The block debuted on September 5, 1999 on UPN, seventeen months after Toon Disney was launched. Compared to the format of One Saturday Morning, One Too differed in that, instead of hosting segments, short gag segments from the shows featured in the block (such as Sabrina: The Animated Series, Doug and Recess) were usually shown, often proceeding the program before it began, and after a commercial break. The block also featured a different opening sequence, using more futuristic buildings and a theme similar to the one used on One Saturday Morning. Many shows formerly featured on Disney's One Too continued in reruns on Toon Disney and Disney Channel.
Due to the rebranding of the ABC block from One Saturday Morning to ABC Kids, the One Too branding had been dropped for the block's final season on the air, leaving it unbranded, though the Disney.com website referred to the block as Disney's Animation Weekdays. The block last aired on August 29, 2003, leaving UPN as the only "big six" broadcast television network without children's programming, and one of only two major commercial broadcast networks that did not air a children's programming block (the other being Pax TV, which discontinued its Pax Kids lineup in 2000, before reviving children's programming as Ion Television through the 2007 launch of Qubo).
UPN was not the first "big six" network to drop children's programming: NBC became the first to drop kids shows entirely in 1992, when the network launched a live-action block for teenagers called TNBC (however, children's programming returned to NBC in 2002, through a time-lease agreement with Discovery Kids).

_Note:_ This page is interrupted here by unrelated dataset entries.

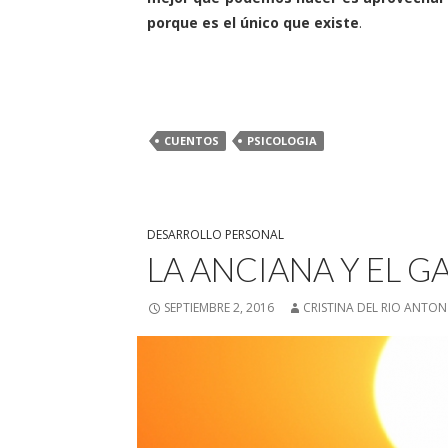
porque es el único que existe
.
CUENTOS
PSICOLOGIA
DESARROLLO PERSONAL
LA ANCIANA Y EL G
SEPTIEMBRE 2, 2016
CRISTINA DEL RIO ANTON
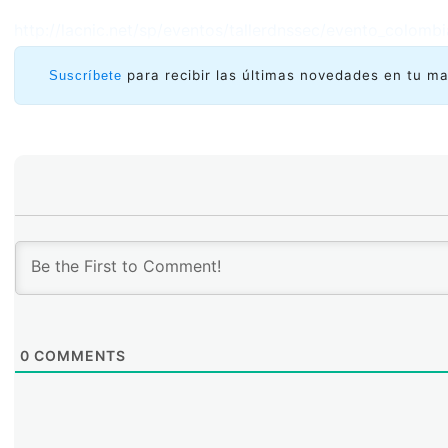
http://lacnic.net/sp/eventos/tallerdnssec/evento_colombi
para recibir las últimas novedades en tu ma
Suscríbete
0
COMMENTS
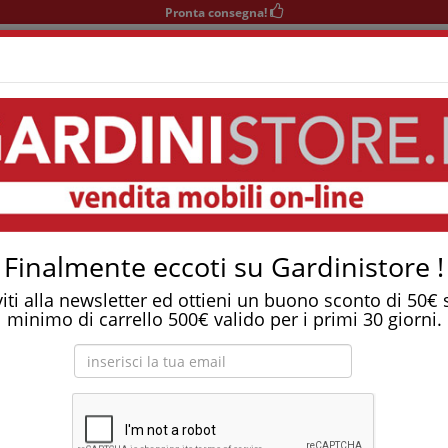
Pronta consegna!
+39 0541 932927
nedì-Sabato 9-12/15-19
Finalmente eccoti su Gardinistore !
viti alla newsletter ed ottieni un buono sconto di 50€
minimo di carrello 500€ valido per i primi 30 giorni.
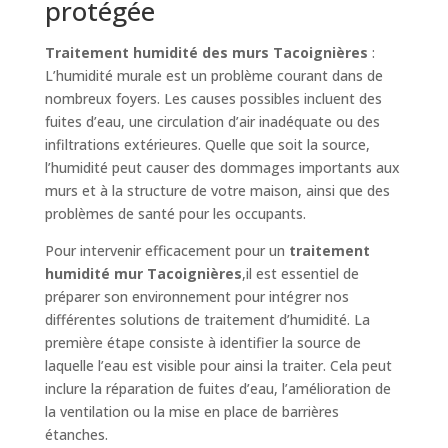
protégée
Traitement humidité des murs Tacoignières
:
L’humidité murale est un problème courant dans de
nombreux foyers. Les causes possibles incluent des
fuites d’eau, une circulation d’air inadéquate ou des
infiltrations extérieures. Quelle que soit la source,
l’humidité peut causer des dommages importants aux
murs et à la structure de votre maison, ainsi que des
problèmes de santé pour les occupants.
Pour intervenir efficacement pour un
traitement
humidité mur Tacoignières
,il est essentiel de
préparer son environnement pour intégrer nos
différentes solutions de traitement d’humidité. La
première étape consiste à identifier la source de
laquelle l’eau est visible pour ainsi la traiter. Cela peut
inclure la réparation de fuites d’eau, l’amélioration de
la ventilation ou la mise en place de barrières
étanches.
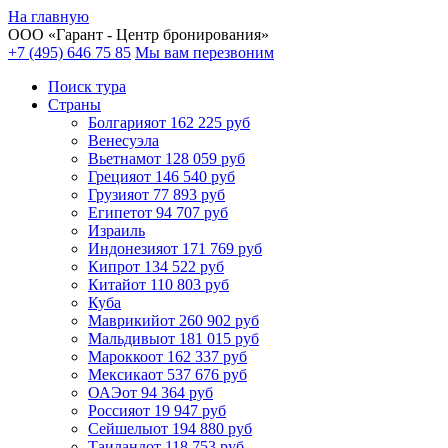
На главную
ООО «
Гарант
- Центр бронирования»
+7 (495) 646 75 85
Мы вам перезвоним
Поиск тура
Cтраны
Болгария
от 162 225 руб
Венесуэла
Вьетнам
от 128 059 руб
Греция
от 146 540 руб
Грузия
от 77 893 руб
Египет
от 94 707 руб
Израиль
Индонезия
от 171 769 руб
Кипр
от 134 522 руб
Китай
от 110 803 руб
Куба
Маврикий
от 260 902 руб
Мальдивы
от 181 015 руб
Марокко
от 162 337 руб
Мексика
от 537 676 руб
ОАЭ
от 94 364 руб
Россия
от 19 947 руб
Сейшелы
от 194 880 руб
Таиланд
от 118 753 руб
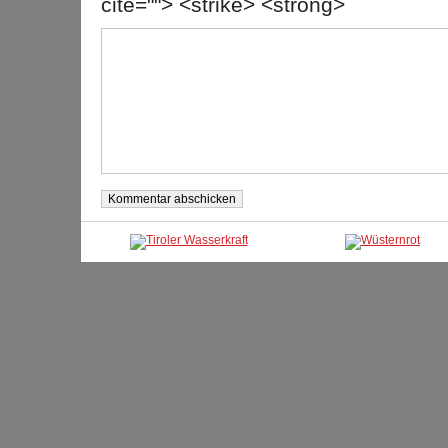
cite=""> <strike> <strong>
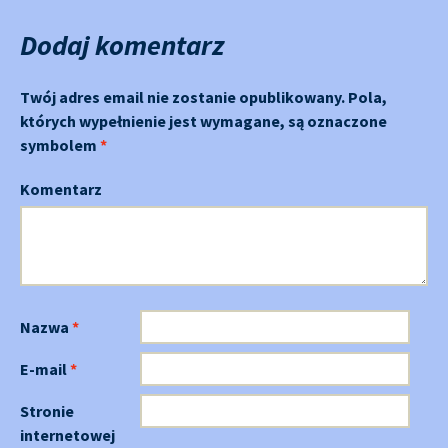
Dodaj komentarz
Twój adres email nie zostanie opublikowany.
Pola,
których wypełnienie jest wymagane, są oznaczone
symbolem
*
Komentarz
Nazwa
*
E-mail
*
Stronie
internetowej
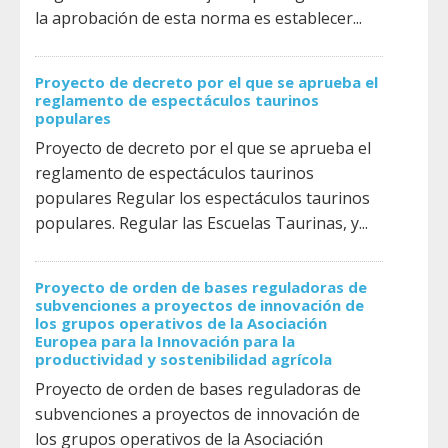
la aprobación de esta norma es establecer...
Proyecto de decreto por el que se aprueba el
reglamento de espectáculos taurinos
populares
Proyecto de decreto por el que se aprueba el
reglamento de espectáculos taurinos
populares Regular los espectáculos taurinos
populares. Regular las Escuelas Taurinas, y...
Proyecto de orden de bases reguladoras de
subvenciones a proyectos de innovación de
los grupos operativos de la Asociación
Europea para la Innovación para la
productividad y sostenibilidad agrícola
Proyecto de orden de bases reguladoras de
subvenciones a proyectos de innovación de
los grupos operativos de la Asociación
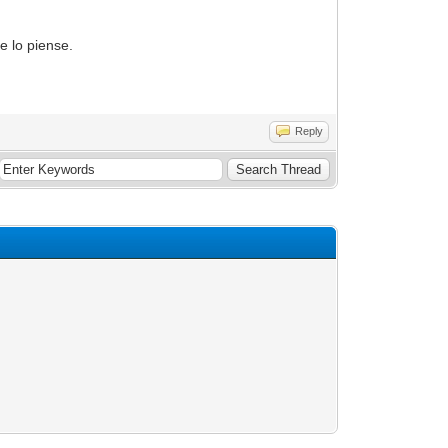
e lo piense.
Reply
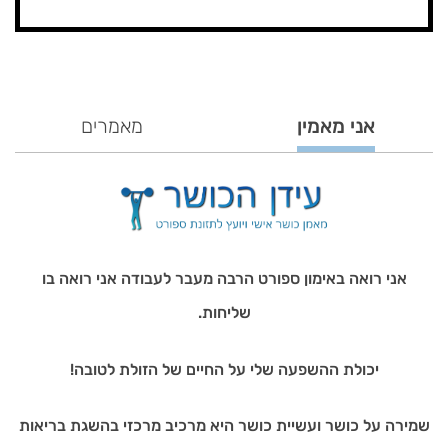
אני מאמין
מאמרים
אני רואה באימון ספורט הרבה מעבר לעבודה אני רואה בו
שליחות.
יכולת ההשפעה שלי על החיים של הזולת לטובה!
שמירה על כושר ועשיית כושר היא מרכיב מרכזי בהשגת בריאות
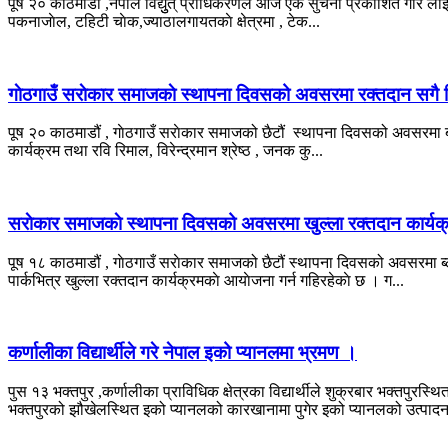
पूष २० काठमाडौं ,नेपाल विद्युुत् प्राधिकरणले आज एक सुचना प्रकाशित गरि लाइन मर्म
पकनाजाेल, टहिटी चाेक,ज्याठालगायतकाे क्षेत्रमा , टेक...
गाेठगाउँ सराेकार समाजकाे स्थापना दिवसको अवसरमा रक्तदान सगै विभ
पूष २० काठमाडौं , गाेठगाउँ सराेकार समाजको छैटौं स्थापना दिवसको अवसरमा ब्लड 
कार्यक्रम तथा रवि रिमाल, विरेन्द्रमान श्रेष्ठ , जनक कु...
सराेकार समाजकाे स्थापना दिवसको अवसरमा खुल्ला रक्तदान कार्यक्
पूष १८ काठमाडौं , गाेठगाउँ सराेकार समाजको छैटौं स्थापना दिवसको अवसरमा ब्लड ड
पार्कभित्र खुल्ला रक्तदान कार्यक्रमकाे आयाेजना गर्न गहिरहेकाे छ । ग...
कर्णालीका विद्यार्थीले गरे नेपाल इको प्यानलमा भ्रमण ।
पुस १३ भक्तपुर ,कर्णालीका प्राविधिक क्षेत्रका विद्यार्थीले शुक्रबार भक्तपुर
भक्तपुरको झौखेलस्थित इको प्यानलको कारखानामा पुगेर इको प्यानलको उत्पादन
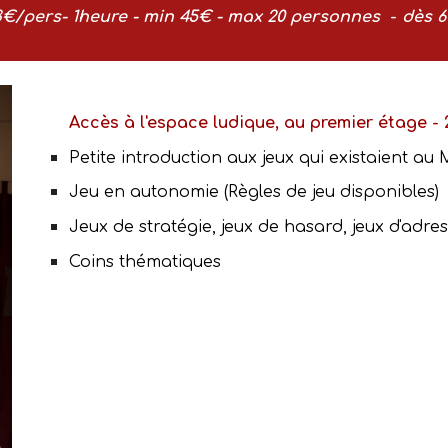
3
€/pers- 1heure - min
45
€ - max
20
personnes
-
dès 
Accès à l'e
space ludique
, au premier étage - 2
Petite introduction aux jeux qui existaient a
Jeu en autonomie (Règles de jeu disponibles)
J
eux de stratégie, jeux de hasard, jeux d'adre
Coins thématiques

To date, ABC (which dropped the ABC Kids block entirely in 2011, when it was replaced by a live-action family-oriented E/I block called Litton's Weekend Adventure), CBS (which dropped the Cookie Jar TV block entirely in 2013, when it was replaced by a live-action family-oriented E/I block called CBS Dream Team), Fox (which dropped its 4Kids TV block on December 27, 2008) and MyNetworkTV (which has never ran children's programming since it launched in 2006) are the only television networks that do not air children's programming or whose E/I program content is not strictly aimed at children.
In most markets, UPN affiliates used the network's recommended scheduling for the block (3:00 p.m. to 5:00 p.m. on weekdays and 8:00 a.m. to 10:00 a.m. on Sundays) – though some stations (such as New York City's WWOR-TV, Los Angeles's KCOP-TV and Denver's KTVD-TV) aired the weekday block in the morning-only hours, running from 7:00 a.m. to 9:00 a.m.